* About this task:
Everything from the line holding "introkurset i filosofi" through the last line of the data, and nothing else, should be retyped exactly, with no pictures.

* Provided data:
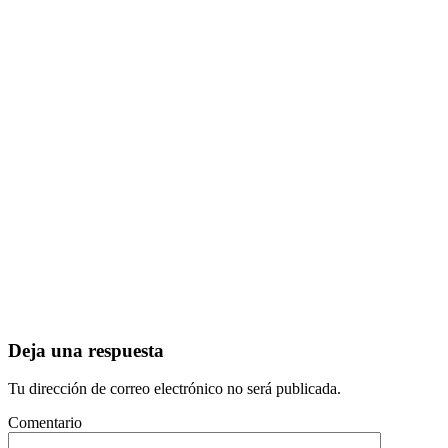
Deja una respuesta
Tu dirección de correo electrónico no será publicada.
Comentario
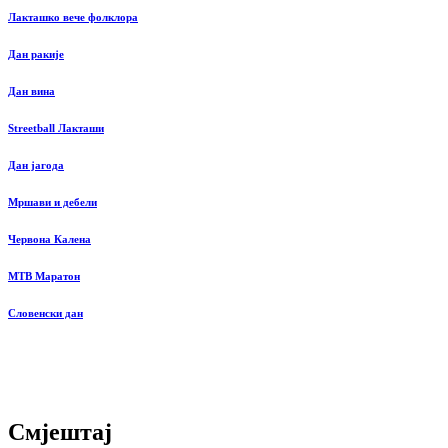
Лакташко вече фолклора
Дан ракије
Дан вина
Streetball Лакташи
Дан јагода
Мршави и дебели
Червона Калена
MTB Маратон
Словенски дан
Смјештај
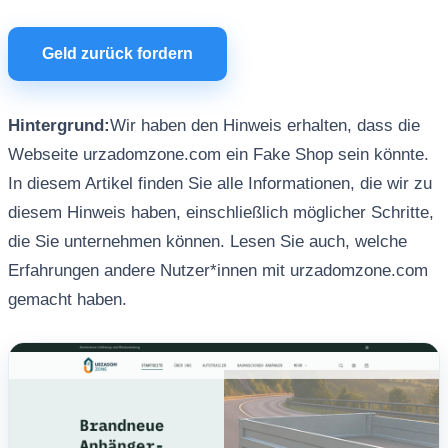
Geld zurück fordern
Hintergrund:
Wir haben den Hinweis erhalten, dass die
Webseite urzadomzone.com ein Fake Shop sein könnte.
In diesem Artikel finden Sie alle Informationen, die wir zu
diesem Hinweis haben, einschließlich möglicher Schritte,
die Sie unternehmen können. Lesen Sie auch, welche
Erfahrungen andere Nutzer*innen mit urzadomzone.com
gemacht haben.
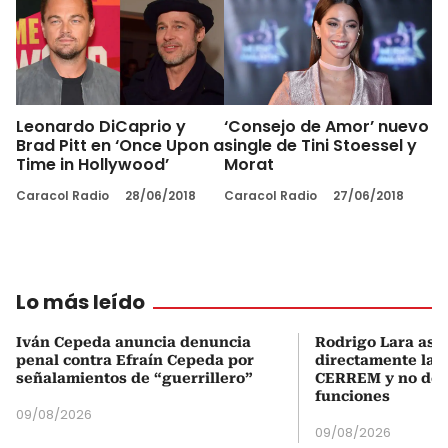
Leonardo DiCaprio y
‘Consejo de Amor’ nuevo
Brad Pitt en ‘Once Upon a
single de Tini Stoessel y
Time in Hollywood’
Morat
Caracol Radio
28/06/2018
Caracol Radio
27/06/2018
Lo más leído
Iván Cepeda anuncia denuncia
Rodrigo Lara asu
penal contra Efraín Cepeda por
directamente la P
señalamientos de “guerrillero”
CERREM y no del
funciones
09/08/2026
09/08/2026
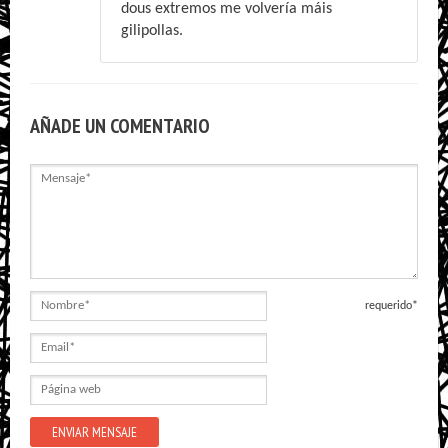
dous extremos me volvería máis
gilipollas.
AÑADE UN COMENTARIO
Mensaje
Nombre
requerido*
Email
Página
web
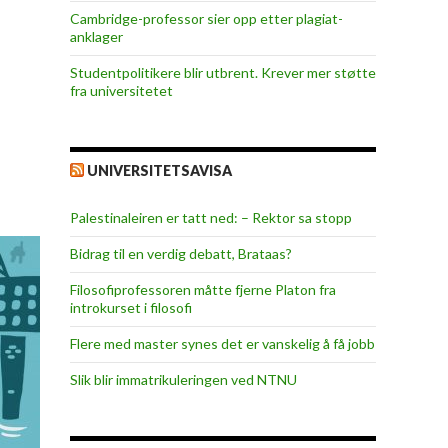
Cambridge-professor sier opp etter plagiat-
anklager
Studentpolitikere blir utbrent. Krever mer støtte
fra universitetet
UNIVERSITETSAVISA
Palestinaleiren er tatt ned: – Rektor sa stopp
Bidrag til en verdig debatt, Brataas?
Filosofiprofessoren måtte fjerne Platon fra
introkurset i filosofi
Flere med master synes det er vanskelig å få jobb
Slik blir immatrikuleringen ved NTNU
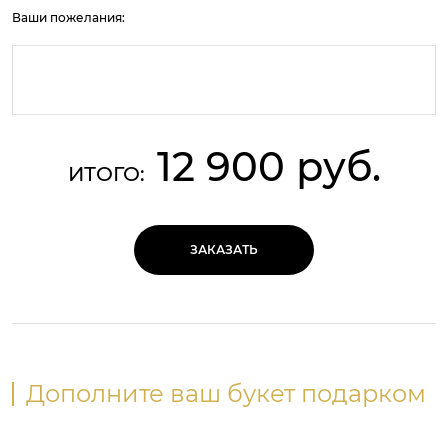
Ваши пожелания:
12 900 руб.
ИТОГО:
ЗАКАЗАТЬ
Дополните ваш букет подарком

* Answer to the exercise:
introkurset i filosofi
Flere med master synes det er vanskelig å få jobb
Slik blir immatrikuleringen ved NTNU
Ваши пожелания:
12 900 руб.
ИТОГО:
ЗАКАЗАТЬ
Дополните ваш букет подарком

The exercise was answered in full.